> [Activity]: Transcribe the entries exactly. Start at the top, stop after the line with "Нынешнее место жительства кажется человеку", and omit every picture.

> [Records supplied]:
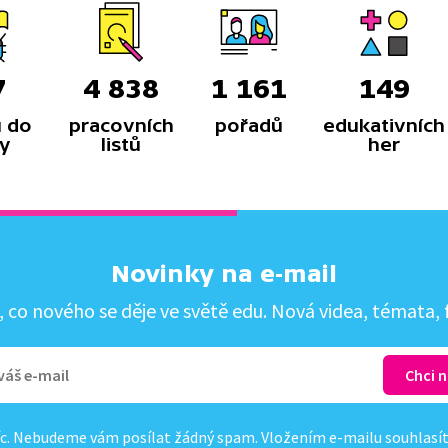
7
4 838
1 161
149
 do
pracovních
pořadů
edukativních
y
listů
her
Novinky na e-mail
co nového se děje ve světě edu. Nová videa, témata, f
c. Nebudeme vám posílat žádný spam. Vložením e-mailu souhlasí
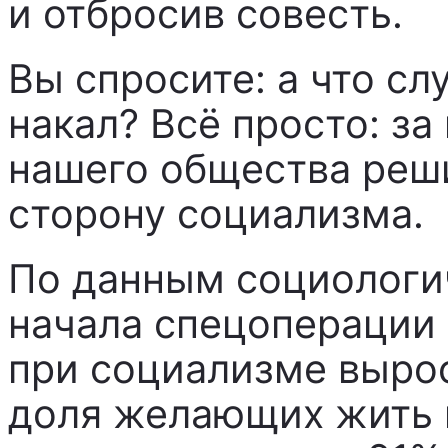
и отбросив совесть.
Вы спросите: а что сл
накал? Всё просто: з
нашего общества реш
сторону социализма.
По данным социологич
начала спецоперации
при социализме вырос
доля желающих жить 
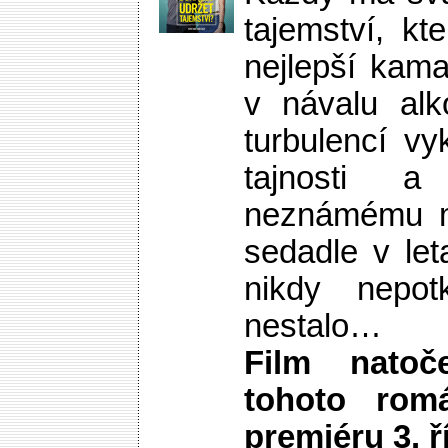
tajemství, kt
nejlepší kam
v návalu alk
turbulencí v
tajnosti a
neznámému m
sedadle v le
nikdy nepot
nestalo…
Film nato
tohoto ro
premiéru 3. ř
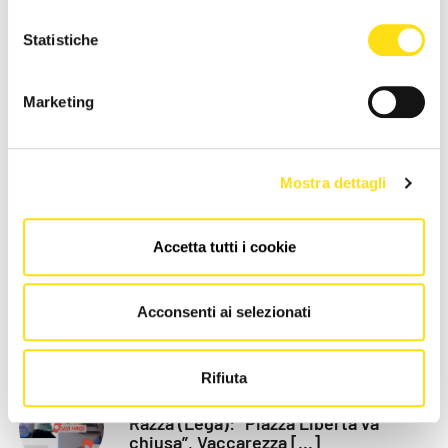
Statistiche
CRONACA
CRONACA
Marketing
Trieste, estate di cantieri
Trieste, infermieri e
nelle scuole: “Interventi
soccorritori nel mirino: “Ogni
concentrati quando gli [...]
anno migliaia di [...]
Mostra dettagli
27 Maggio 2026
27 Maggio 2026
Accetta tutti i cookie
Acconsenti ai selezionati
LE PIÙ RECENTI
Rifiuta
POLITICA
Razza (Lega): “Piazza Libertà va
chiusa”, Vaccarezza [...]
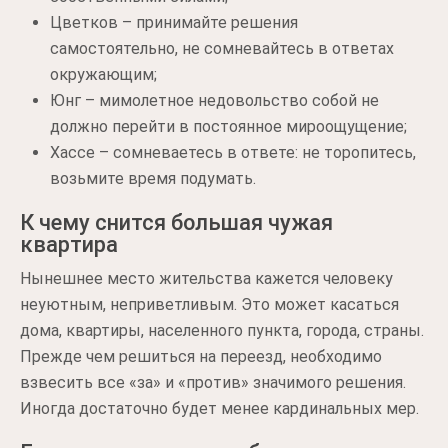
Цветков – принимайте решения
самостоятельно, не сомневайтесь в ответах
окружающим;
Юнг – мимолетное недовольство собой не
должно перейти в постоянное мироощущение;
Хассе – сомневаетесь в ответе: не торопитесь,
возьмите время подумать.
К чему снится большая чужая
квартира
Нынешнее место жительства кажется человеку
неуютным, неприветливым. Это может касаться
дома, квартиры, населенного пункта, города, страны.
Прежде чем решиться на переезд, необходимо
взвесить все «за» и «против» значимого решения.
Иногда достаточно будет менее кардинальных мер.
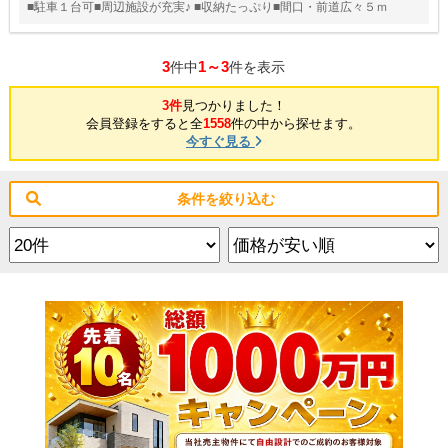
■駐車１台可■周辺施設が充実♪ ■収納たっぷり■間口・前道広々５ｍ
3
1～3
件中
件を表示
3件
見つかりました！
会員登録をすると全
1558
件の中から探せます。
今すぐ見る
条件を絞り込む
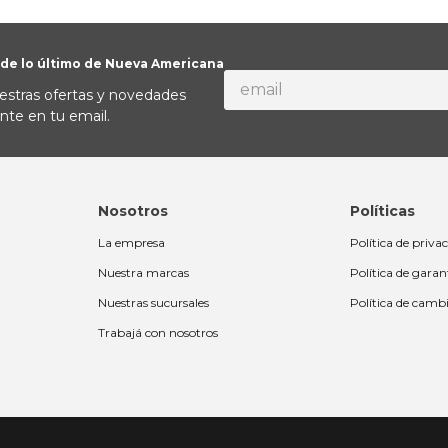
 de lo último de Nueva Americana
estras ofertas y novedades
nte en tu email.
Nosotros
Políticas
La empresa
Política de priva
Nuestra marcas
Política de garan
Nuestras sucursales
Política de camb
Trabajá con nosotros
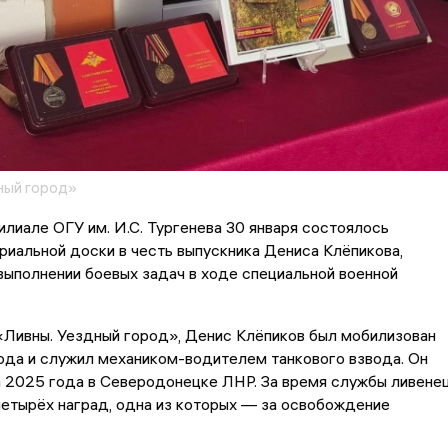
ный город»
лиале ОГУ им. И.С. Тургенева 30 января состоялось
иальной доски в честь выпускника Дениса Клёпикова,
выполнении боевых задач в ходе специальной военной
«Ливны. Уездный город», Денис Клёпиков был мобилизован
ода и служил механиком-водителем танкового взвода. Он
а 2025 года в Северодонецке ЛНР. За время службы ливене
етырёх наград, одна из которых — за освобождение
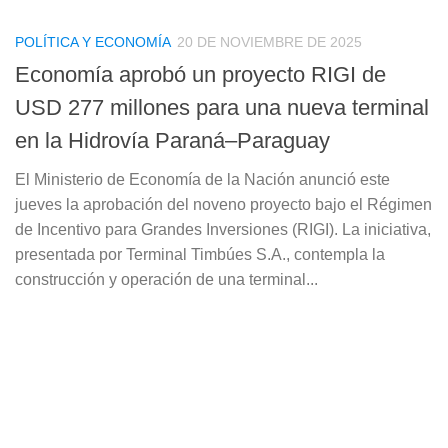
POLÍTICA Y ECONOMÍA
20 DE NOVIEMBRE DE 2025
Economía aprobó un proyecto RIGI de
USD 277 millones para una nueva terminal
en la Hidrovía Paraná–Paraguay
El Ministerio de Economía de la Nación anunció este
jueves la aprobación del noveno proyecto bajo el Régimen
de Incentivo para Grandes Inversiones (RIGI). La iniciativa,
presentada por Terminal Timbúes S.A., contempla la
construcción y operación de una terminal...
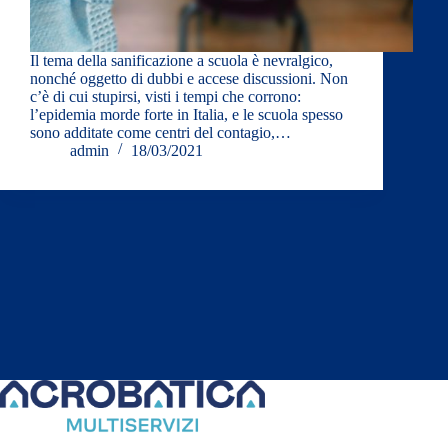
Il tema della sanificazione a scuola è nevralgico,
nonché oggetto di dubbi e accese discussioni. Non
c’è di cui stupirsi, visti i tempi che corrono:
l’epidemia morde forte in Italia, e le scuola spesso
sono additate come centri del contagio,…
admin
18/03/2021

> [Expected answer]:
7
4 838
1 161
149
 do
pracovních
pořadů
edukativních
y
listů
her
Novinky na e-mail
co nového se děje ve světě edu. Nová videa, témata, f
c. Nebudeme vám posílat žádný spam. Vložením e-mailu souhlasí
и отбросив совесть.
Вы спросите: а что сл
накал? Всё просто: з
нашего общества реш
сторону социализма.
По данным социологич
начала спецоперации
при социализме вырос
доля желающих жить 
tajemství, kt
nejlepší kam
v návalu alk
turbulencí v
tajnosti a
neznámému m
sedadle v le
nikdy nepot
nestalo…
Film nato
tohoto ro
premiéru 3. ř
Statistiche
CRONACA
CRONACA
Marketing
Trieste, estate di cantieri
Trieste, infermieri e
nelle scuole: “Interventi
soccorritori nel mirino: “Ogni
concentrati quando gli [...]
anno migliaia di [...]
Mostra dettagli
27 Maggio 2026
27 Maggio 2026
Accetta tutti i cookie
Acconsenti ai selezionati
LE PIÙ RECENTI
Rifiuta
POLITICA
Razza (Lega): “Piazza Libertà va
chiusa”, Vaccarezza [...]
Цветков – принимайте решения
самостоятельно, не сомневайтесь в ответах
окружающим;
Юнг – мимолетное недовольство собой не
должно перейти в постоянное мироощущение;
Хассе – сомневаетесь в ответе: не торопитесь,
возьмите время подумать.
К чему снится большая чужая
квартира
Нынешнее место жительства кажется человеку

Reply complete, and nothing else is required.